Principal ML Engineer
Cars24Nov, 2020 - Aug, 20254 yr 9 months
Incubated and led efforts in ML Engineering, MLOps, Computer Vision along with data engineering to develop, maintain and deploy at scale. Trained and deployed domain-specific small LLMs/VLMs using LoRA for efficient structured data extraction via adapter switching.
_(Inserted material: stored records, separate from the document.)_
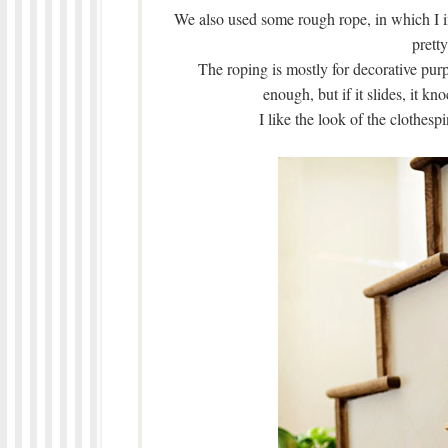
We also used some rough rope, in which I i
prett
The roping is mostly for decorative purp
enough, but if it slides, it kn
I like the look of the clothespi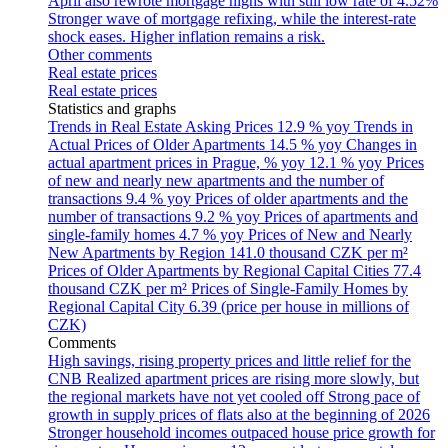
April also rewrote mortgage highs with still low rate of 4.52%
Stronger wave of mortgage refixing, while the interest-rate
shock eases. Higher inflation remains a risk.
Other comments
Real estate prices
Real estate prices
Statistics and graphs
Trends in Real Estate Asking Prices
12.9 % yoy
Trends in
Actual Prices of Older Apartments
14.5 % yoy
Changes in
actual apartment prices in Prague, % yoy
12.1 % yoy
Prices
of new and nearly new apartments and the number of
transactions
9.4 % yoy
Prices of older apartments and the
number of transactions
9.2 % yoy
Prices of apartments and
single-family homes
4.7 % yoy
Prices of New and Nearly
New Apartments by Region
141.0 thousand CZK per m²
Prices of Older Apartments by Regional Capital Cities
77.4
thousand CZK per m²
Prices of Single-Family Homes by
Regional Capital City
6.39 (price per house in millions of
CZK)
Comments
High savings, rising property prices and little relief for the
CNB
Realized apartment prices are rising more slowly, but
the regional markets have not yet cooled off
Strong pace of
growth in supply prices of flats also at the beginning of 2026
Stronger household incomes outpaced house price growth for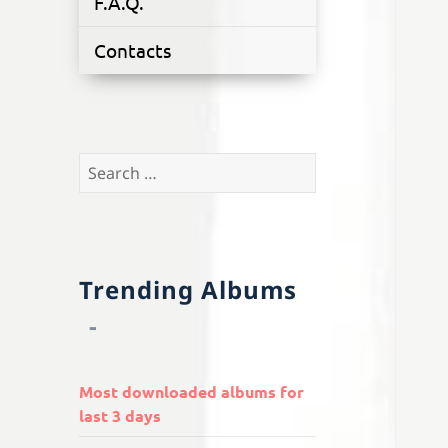
F.A.Q.
Contacts
Search
for:
Trending Albums
Most downloaded albums for
last 3 days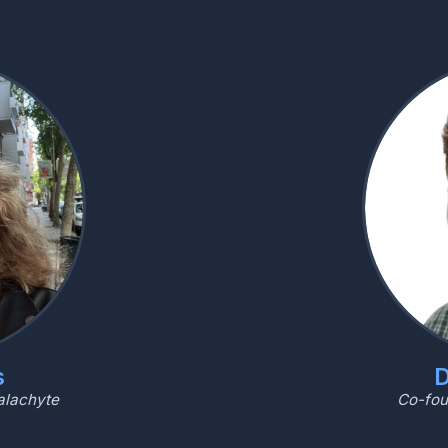
s
D
alachyte
Co-fou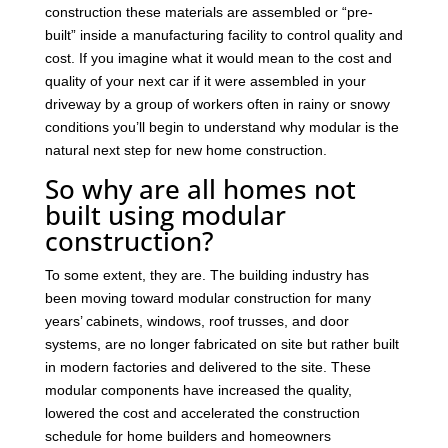
construction these materials are assembled or “pre-
built” inside a manufacturing facility to control quality and
cost. If you imagine what it would mean to the cost and
quality of your next car if it were assembled in your
driveway by a group of workers often in rainy or snowy
conditions you’ll begin to understand why modular is the
natural next step for new home construction.
So why are all homes not
built using modular
construction?
To some extent, they are. The building industry has
been moving toward modular construction for many
years’ cabinets, windows, roof trusses, and door
systems, are no longer fabricated on site but rather built
in modern factories and delivered to the site. These
modular components have increased the quality,
lowered the cost and accelerated the construction
schedule for home builders and homeowners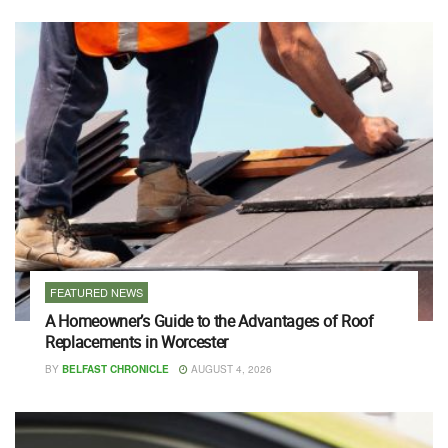
FEATURED NEWS
A Homeowner’s Guide to the Advantages of Roof
Replacements in Worcester
BY
BELFAST CHRONICLE
AUGUST 4, 2026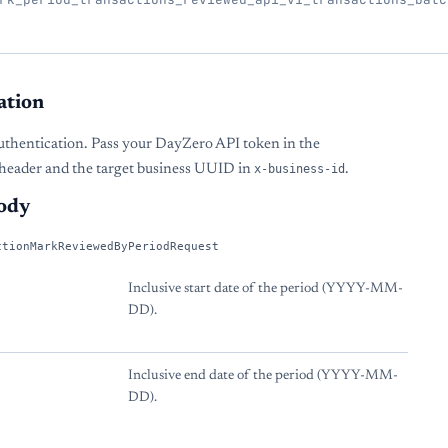
ation
uthentication. Pass your DayZero API token in the
header and the target business UUID in
x-business-id
.
ody
ctionMarkReviewedByPeriodRequest
Inclusive start date of the period (YYYY-MM-
DD).
Inclusive end date of the period (YYYY-MM-
DD).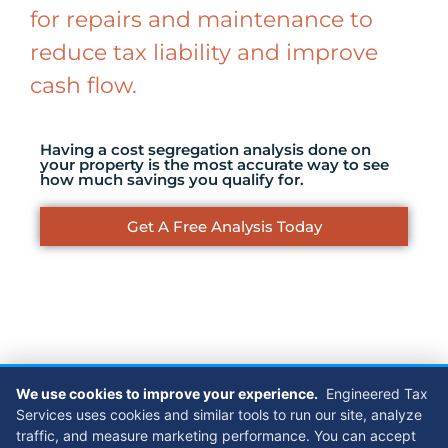
for repairs and maintenance to
reduce tax liability and improve
cash flow.
Having a cost segregation analysis done on
your property is the most accurate way to see
how much savings you qualify for.
Get A Free Analysis Today
Case Studies
We use cookies to improve your experience.
Engineered Tax
Services uses cookies and similar tools to run our site, analyze
traffic, and measure marketing performance. You can accept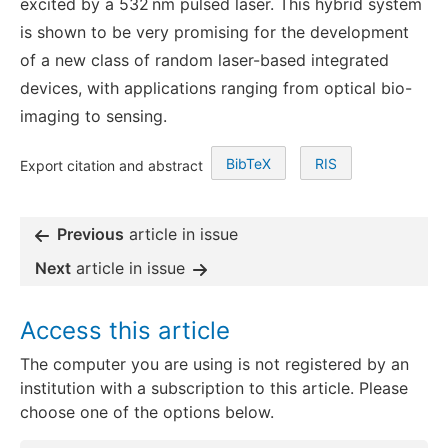
excited by a 532 nm pulsed laser. This hybrid system
is shown to be very promising for the development
of a new class of random laser-based integrated
devices, with applications ranging from optical bio-
imaging to sensing.
BibTeX
RIS
Export citation and abstract
Previous
article in issue
Next
article in issue
Access this article
The computer you are using is not registered by an
institution with a subscription to this article. Please
choose one of the options below.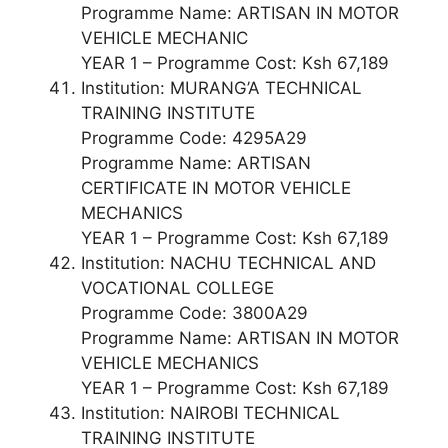
Programme Name: ARTISAN IN MOTOR
VEHICLE MECHANIC
YEAR 1 – Programme Cost: Ksh 67,189
Institution: MURANG’A TECHNICAL
TRAINING INSTITUTE
Programme Code: 4295A29
Programme Name: ARTISAN
CERTIFICATE IN MOTOR VEHICLE
MECHANICS
YEAR 1 – Programme Cost: Ksh 67,189
Institution: NACHU TECHNICAL AND
VOCATIONAL COLLEGE
Programme Code: 3800A29
Programme Name: ARTISAN IN MOTOR
VEHICLE MECHANICS
YEAR 1 – Programme Cost: Ksh 67,189
Institution: NAIROBI TECHNICAL
TRAINING INSTITUTE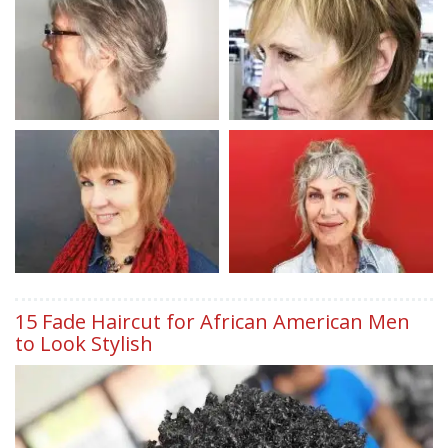
15 Fade Haircut for African American Men
to Look Stylish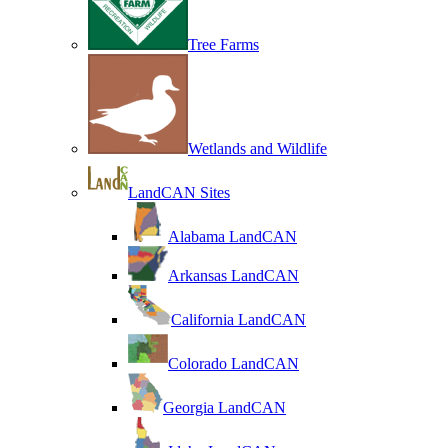
Tree Farms
Wetlands and Wildlife
LandCAN Sites
Alabama LandCAN
Arkansas LandCAN
California LandCAN
Colorado LandCAN
Georgia LandCAN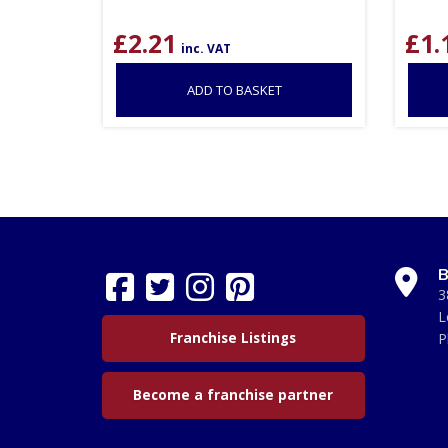
£
2.21
£
1.
inc. VAT
ADD TO BASKET
B
3
L
Franchise Listings
P
Become a franchise partner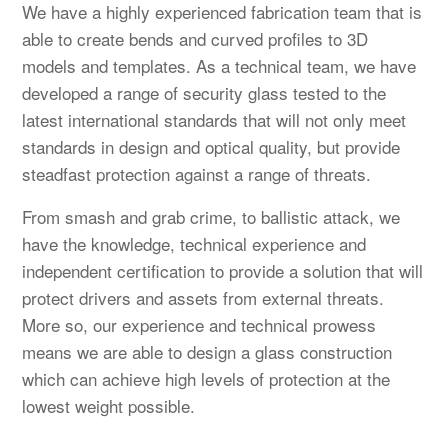
We have a highly experienced fabrication team that is
able to create bends and curved profiles to 3D
models and templates. As a technical team, we have
developed a range of security glass tested to the
latest international standards that will not only meet
standards in design and optical quality, but provide
steadfast protection against a range of threats.
From smash and grab crime, to ballistic attack, we
have the knowledge, technical experience and
independent certification to provide a solution that will
protect drivers and assets from external threats.
More so, our experience and technical prowess
means we are able to design a glass construction
which can achieve high levels of protection at the
lowest weight possible.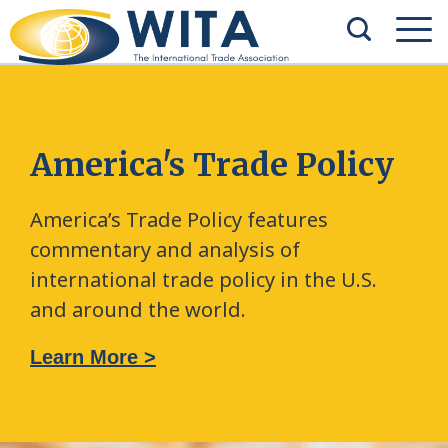
America's Trade Policy
America’s Trade Policy features
commentary and analysis of
international trade policy in the U.S.
and around the world.
Learn More >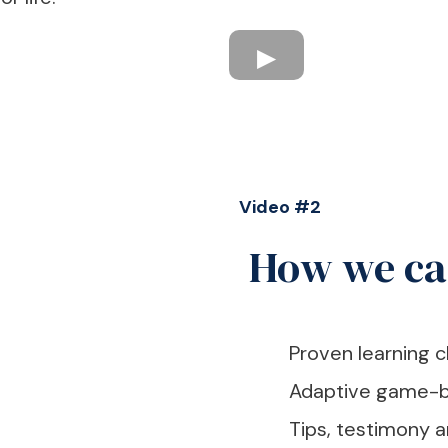
Video #2
How we ca
Proven learning c
Adaptive game-b
Tips, testimony 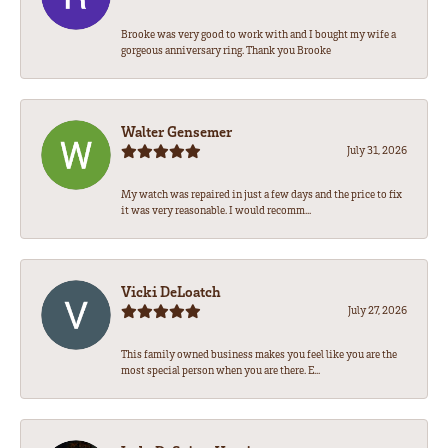
Brooke was very good to work with and I bought my wife a
gorgeous anniversary ring. Thank you Brooke
Walter Gensemer
July 31, 2026
My watch was repaired in just a few days and the price to fix
it was very reasonable. I would recomm...
Vicki DeLoatch
July 27, 2026
This family owned business makes you feel like you are the
most special person when you are there. E...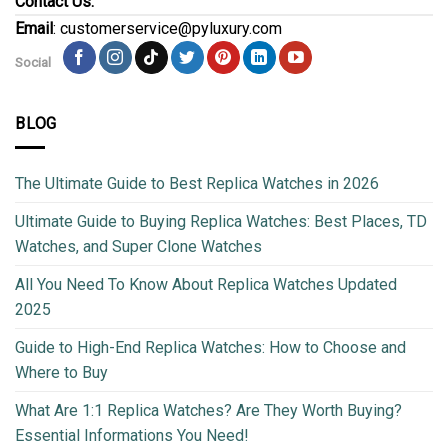
Contact Us:
Email
: customerservice@pyluxury.com
Social
BLOG
The Ultimate Guide to Best Replica Watches in 2026
Ultimate Guide to Buying Replica Watches: Best Places, TD
Watches, and Super Clone Watches
All You Need To Know About Replica Watches Updated
2025
Guide to High-End Replica Watches: How to Choose and
Where to Buy
What Are 1:1 Replica Watches? Are They Worth Buying?
Essential Informations You Need!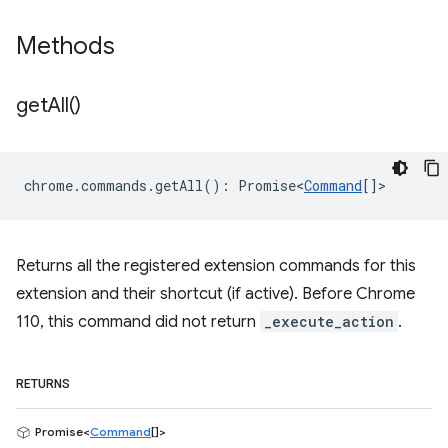
Methods
get
All(
)
chrome
.
commands
.
getAll
()
:
Promise<
Command
[]
>
Returns all the registered extension commands for this
extension and their shortcut (if active). Before Chrome
110, this command did not return
_execute_action
.
RETURNS
Promise<
Command
[]>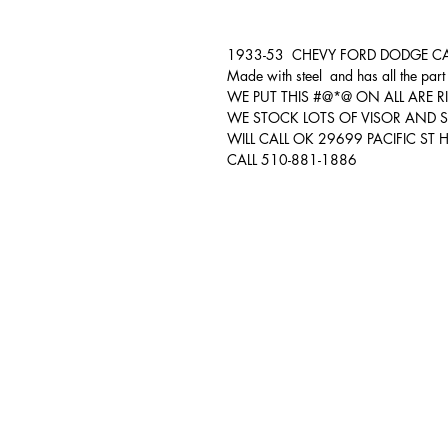
1933-53 CHEVY FORD DODGE CARS 
Made with steel and has all the part 
WE PUT THIS #@*@ ON ALL ARE R
WE STOCK LOTS OF VISOR AND S
WILL CALL OK 29699 PACIFIC S
CALL 510-881-1886
Auto & Truck Bumper Recyclers
29699 Pacific St
Hayward, CA
94544
(510) 881-1886
autoandtruck@sbcglobal.net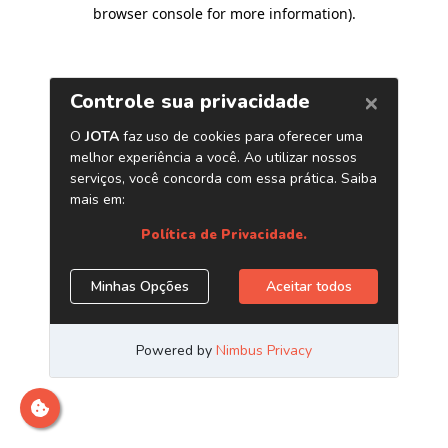
browser console for more information)
.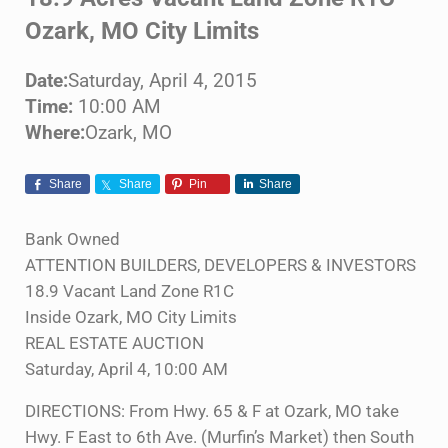
Ozark, MO City Limits
Date:
Saturday, April 4, 2015
Time:
10:00 AM
Where:
Ozark, MO
Share
Share
Pin
Share
Bank Owned
ATTENTION BUILDERS, DEVELOPERS & INVESTORS
18.9 Vacant Land Zone R1C
Inside Ozark, MO City Limits
REAL ESTATE AUCTION
Saturday, April 4, 10:00 AM
DIRECTIONS: From Hwy. 65 & F at Ozark, MO take
Hwy. F East to 6th Ave. (Murfin’s Market) then South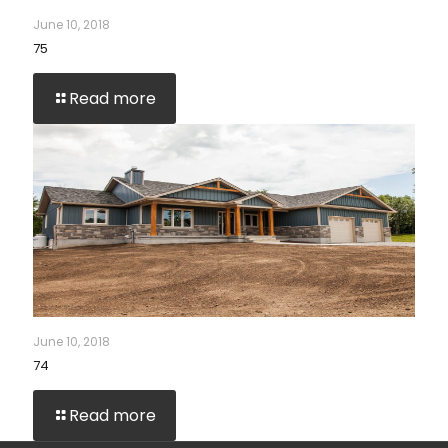
June 10, 2018
75
Read more
June 10, 2018
74
Read more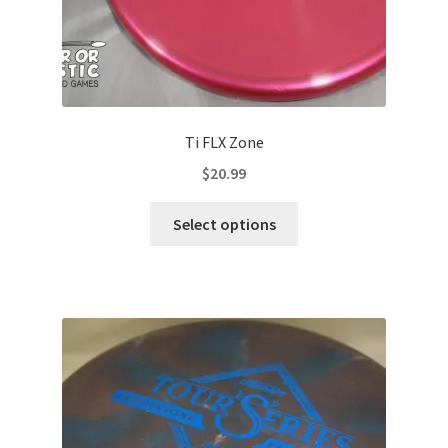
Ti FLX Zone
$
20.99
This
Select options
product
has
multiple
variants.
The
options
may
be
chosen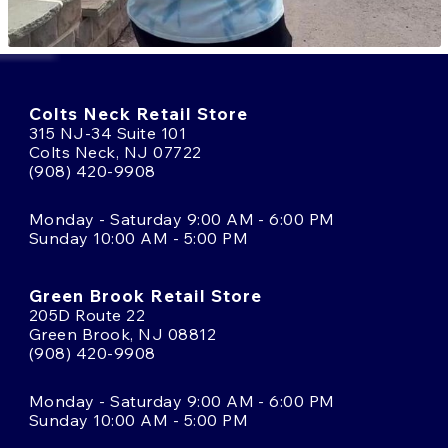
Colts Neck Retail Store
315 NJ-34 Suite 101
Colts Neck, NJ 07722
(908) 420-9908
Monday - Saturday 9:00 AM - 6:00 PM
Sunday 10:00 AM - 5:00 PM
Green Brook Retail Store
205D Route 22
Green Brook, NJ 08812
(908) 420-9908
Monday - Saturday 9:00 AM - 6:00 PM
Sunday 10:00 AM - 5:00 PM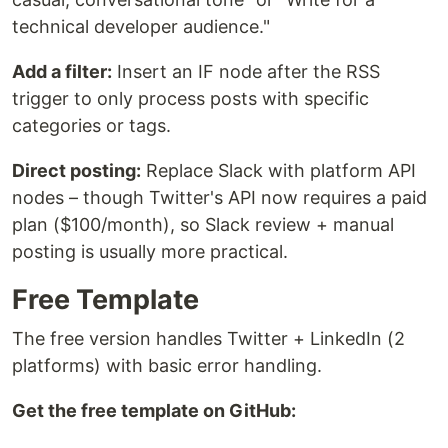
technical developer audience."
Add a filter:
Insert an IF node after the RSS
trigger to only process posts with specific
categories or tags.
Direct posting:
Replace Slack with platform API
nodes – though Twitter's API now requires a paid
plan ($100/month), so Slack review + manual
posting is usually more practical.
Free Template
The free version handles Twitter + LinkedIn (2
platforms) with basic error handling.
Get the free template on GitHub: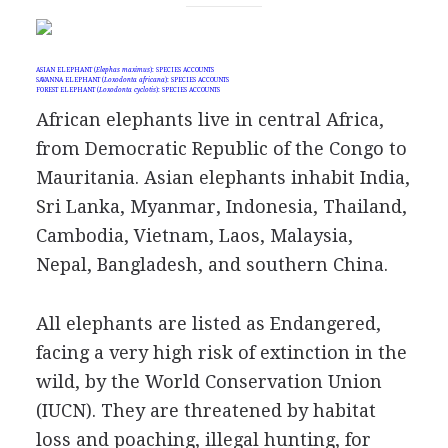
ASIAN ELEPHANT (
Elephas maximus
): SPECIES ACCOUNTS
SAVANNA ELEPHANT (
Loxodonta africana
): SPECIES ACCOUNTS
FOREST ELEPHANT (
Loxodonta cyclotis
): SPECIES ACCOUNTS
African elephants live in central Africa,
from Democratic Republic of the Congo to
Mauritania. Asian elephants inhabit India,
Sri Lanka, Myanmar, Indonesia, Thailand,
Cambodia, Vietnam, Laos, Malaysia,
Nepal, Bangladesh, and southern China.
All elephants are listed as Endangered,
facing a very high risk of extinction in the
wild, by the World Conservation Union
(IUCN). They are threatened by habitat
loss and poaching, illegal hunting, for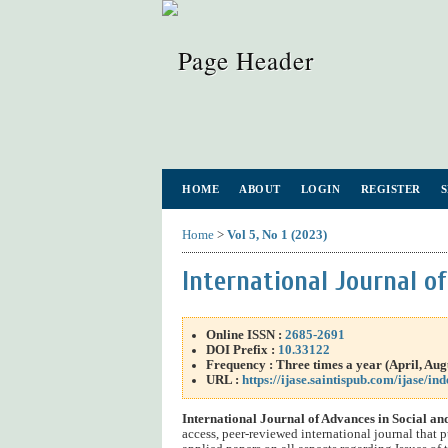
HOME
ABOUT
LOGIN
REGISTER
Home
>
Vol 5, No 1 (2023)
International Journal o
Online ISSN :
2685-2691
DOI Prefix :
10.33122
Frequency : Three times a year (
April
, Au
URL :
https://ijase.saintispub.com/ijase/ind
International Journal of Advances in Social a
access, peer-reviewed international journal that p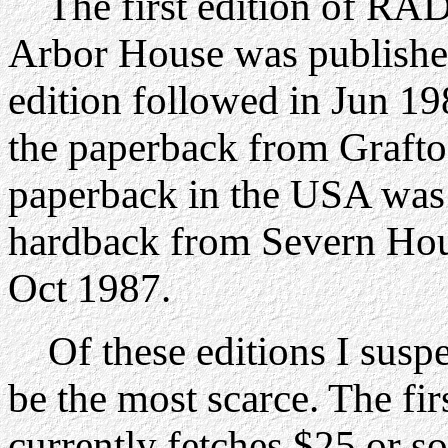
The first edition of 
Arbor House was publish
edition followed in Jun 19
the paperback from Grafto
paperback in the USA was
hardback from Severn Hou
Oct 1987.
Of these editions I susp
be the most scarce. The fi
currently fetches $25 or s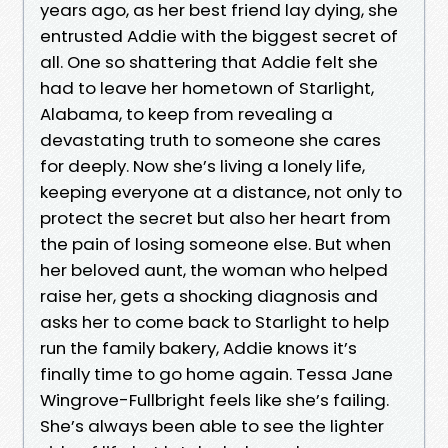
years ago, as her best friend lay dying, she
entrusted Addie with the biggest secret of
all. One so shattering that Addie felt she
had to leave her hometown of Starlight,
Alabama, to keep from revealing a
devastating truth to someone she cares
for deeply. Now she’s living a lonely life,
keeping everyone at a distance, not only to
protect the secret but also her heart from
the pain of losing someone else. But when
her beloved aunt, the woman who helped
raise her, gets a shocking diagnosis and
asks her to come back to Starlight to help
run the family bakery, Addie knows it’s
finally time to go home again. Tessa Jane
Wingrove-Fullbright feels like she’s failing.
She’s always been able to see the lighter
Architected a scaled POC consuming STT models and generating customized responses via ChatGPT, enabling a comprehensive 360 degree customer view. Enabled multi-tooling support for the chat agent, integrating image and hybrid search capabilities using typesense & mivlus (vector databases). Built a Small Language Model (SLM) to extract entities from text at real-time throughput, efficient for custom tooling for agentic interaction. Led and expanded a cross-functional AI/ML practice spanning Data Engineering, Deep Learning, ML Engineering & MLOps. Developed and deployed fine-tuned STT models (Hindi, Kannada, Tamil, Telugu), achieving >100 RealTime Factor (RTF) and reducing latency. Optimized deep learning deployment workflows using Triton, TensorRT, ONNX, and mixed/half-precision, maximizing hardware utilization. Implemented ensemble model scheduling with zero memory copy, significantly improving inference performance. Led the migration of the observability stack from managed Google services to a self-managed Grafana/Alloy/Loki setup. FFMPEG with GPU enabled image decoding and encoding, delivering speed and reduced memory copy for enhanced performance. Spearheaded the Snowflake data architecture evolution, ensuring data privacy compliance and managing migrations/upgrades. Architected real-time data pipelines with StarRocks/Kafka for Data Science, powering cost-effective recommendations. Evaluated Delta Lake/Iceberg formats, enabling compute-storage separation and multi query engine support.